◆ **Task instructions**
Go through the data below and return each line where the string "Kurzrezension" appears.

◆ **The data**
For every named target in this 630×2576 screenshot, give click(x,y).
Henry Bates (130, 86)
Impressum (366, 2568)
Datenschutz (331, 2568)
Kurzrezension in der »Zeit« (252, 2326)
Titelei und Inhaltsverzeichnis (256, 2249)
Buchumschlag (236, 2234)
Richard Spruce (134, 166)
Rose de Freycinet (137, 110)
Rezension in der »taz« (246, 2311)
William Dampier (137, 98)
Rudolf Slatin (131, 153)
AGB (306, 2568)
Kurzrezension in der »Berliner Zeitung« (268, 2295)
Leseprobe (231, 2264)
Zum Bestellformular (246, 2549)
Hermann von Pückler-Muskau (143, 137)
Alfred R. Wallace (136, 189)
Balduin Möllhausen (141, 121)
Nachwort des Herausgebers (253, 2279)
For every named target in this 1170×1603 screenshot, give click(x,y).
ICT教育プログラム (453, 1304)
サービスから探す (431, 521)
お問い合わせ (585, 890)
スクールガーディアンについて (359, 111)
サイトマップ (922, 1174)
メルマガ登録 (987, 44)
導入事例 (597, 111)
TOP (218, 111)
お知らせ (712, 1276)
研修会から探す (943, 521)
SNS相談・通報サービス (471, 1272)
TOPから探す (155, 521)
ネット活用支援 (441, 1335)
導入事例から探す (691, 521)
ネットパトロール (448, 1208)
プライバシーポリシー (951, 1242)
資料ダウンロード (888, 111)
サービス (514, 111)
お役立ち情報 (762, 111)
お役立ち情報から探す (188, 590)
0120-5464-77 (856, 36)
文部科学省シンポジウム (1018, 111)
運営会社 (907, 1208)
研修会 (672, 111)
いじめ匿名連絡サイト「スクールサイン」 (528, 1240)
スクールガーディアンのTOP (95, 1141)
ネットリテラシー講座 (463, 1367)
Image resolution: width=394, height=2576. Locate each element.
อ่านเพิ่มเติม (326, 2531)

◆ **Solution for this task**
Kurzrezension in der »Zeit« (252, 2326)
Kurzrezension in der »Berliner Zeitung« (268, 2295)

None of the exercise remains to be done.